И Крутаков опять перепрыгивал к ней, и подсаживал ее вверх, и терпеливо ждал, пока она, извозившись вся с головы до ног, как кочегар, не умея как следует подтягиваться на руках, вскарабкается.
Уровень земли, за стеной, в смежном дворе, неожиданно оказался гораздо выше, чем в предыдущем – так что там стена едва доходила по пояс – к огромному облегчению Елены, боявшейся, что спрыгивать с той стороны потребуется с такими же исхищрениями.
– Не наступи только: спрррава, вон – пррровод электрррический оборррванный лежит, – быстро командовал Крутаков, уворачиваясь от хлестких, черных, свежих, влажных еще от грозы, мажущих по лицу гроздьями листьев американских кленов, и ведя ее еще через один проходной двор, где крыльцо одной из квартир было замечательным – раздолбанная личная каменная лестница в углу подходила прямо к входной двери.

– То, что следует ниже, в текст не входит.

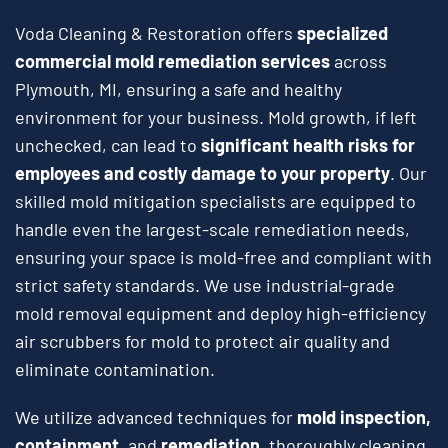
Voda Cleaning & Restoration offers
specialized
commercial mold remediation services
across
Plymouth, MI, ensuring a safe and healthy
environment for your business. Mold growth, if left
unchecked, can lead to
significant health risks for
employees and costly damage to your property
. Our
skilled mold mitigation specialists are equipped to
handle even the largest-scale remediation needs,
ensuring your space is mold-free and compliant with
strict safety standards. We use industrial-grade
mold removal equipment and deploy high-efficiency
air scrubbers for mold to protect air quality and
eliminate contamination.
We utilize advanced techniques for
mold inspection,
containment,
and
remediation
, thoroughly cleaning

А когда перебрались через простенький уже, обычный, металлический заборчик, в одном из следующих двориков, и оказались на большой довольно, пустой заасфальтированной площадке, Крутаков вдруг что-то быстро проверив во внутреннем кармане куртки, тихо сказал:
– Только не оррри здесь особенно… Чуть потише…

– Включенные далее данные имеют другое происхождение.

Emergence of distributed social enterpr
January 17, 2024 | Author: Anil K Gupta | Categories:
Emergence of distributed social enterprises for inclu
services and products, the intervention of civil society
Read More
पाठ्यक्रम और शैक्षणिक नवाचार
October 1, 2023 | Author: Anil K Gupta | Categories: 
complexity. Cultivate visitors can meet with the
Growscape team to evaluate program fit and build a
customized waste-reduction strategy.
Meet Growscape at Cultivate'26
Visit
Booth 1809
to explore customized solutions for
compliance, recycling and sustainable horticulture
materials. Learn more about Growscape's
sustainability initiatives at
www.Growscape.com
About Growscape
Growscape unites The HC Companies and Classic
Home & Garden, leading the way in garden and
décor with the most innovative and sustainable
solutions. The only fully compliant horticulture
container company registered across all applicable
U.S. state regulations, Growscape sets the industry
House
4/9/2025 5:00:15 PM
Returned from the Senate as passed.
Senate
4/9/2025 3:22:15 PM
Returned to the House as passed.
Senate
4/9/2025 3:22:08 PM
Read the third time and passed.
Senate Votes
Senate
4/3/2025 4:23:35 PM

– А что это? – заинтригованно разглядывая огороженное забором здание, переспросила Елена.
Здание – во дворе которого они оказались – было похоже то ли на школу, то ли на закрытый почтовый ящик.

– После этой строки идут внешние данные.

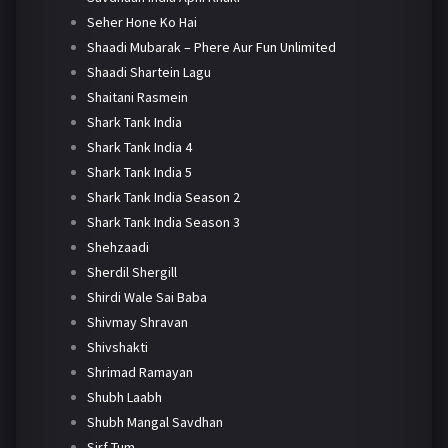
Seher Hone Ko Hai
Shaadi Mubarak – Phere Aur Fun Unlimited
Shaadi Shartein Lagu
Shaitani Rasmein
Shark Tank India
Shark Tank India 4
Shark Tank India 5
Shark Tank India Season 2
Shark Tank India Season 3
Shehzaadi
Sherdil Shergill
Shirdi Wale Sai Baba
Shivmay Shravan
Shivshakti
Shrimad Ramayan
Shubh Laabh
Shubh Mangal Savdhan
Sirf Tum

– А это ментурррра! – невозмутимо поведал Крутаков – и переложил какие-то свернутые бумажки из кармана куртки в карман джинсов, напялив на них пониже черную майку.
– Сдурел совсем, Женька?! – хохотала Елена.
– Ну да, эмвэдэшный институт спецсррредств. Не волнуйся – у них вохрррры только с той сторрроны – а они всегда спят или пьянствуют, – приговаривал Крутаков, ведя ее к противоположному краю заборчика. Через который, ну право же, уже вовсе легко и невесомо за секунду было перемахнуть вместе наружу.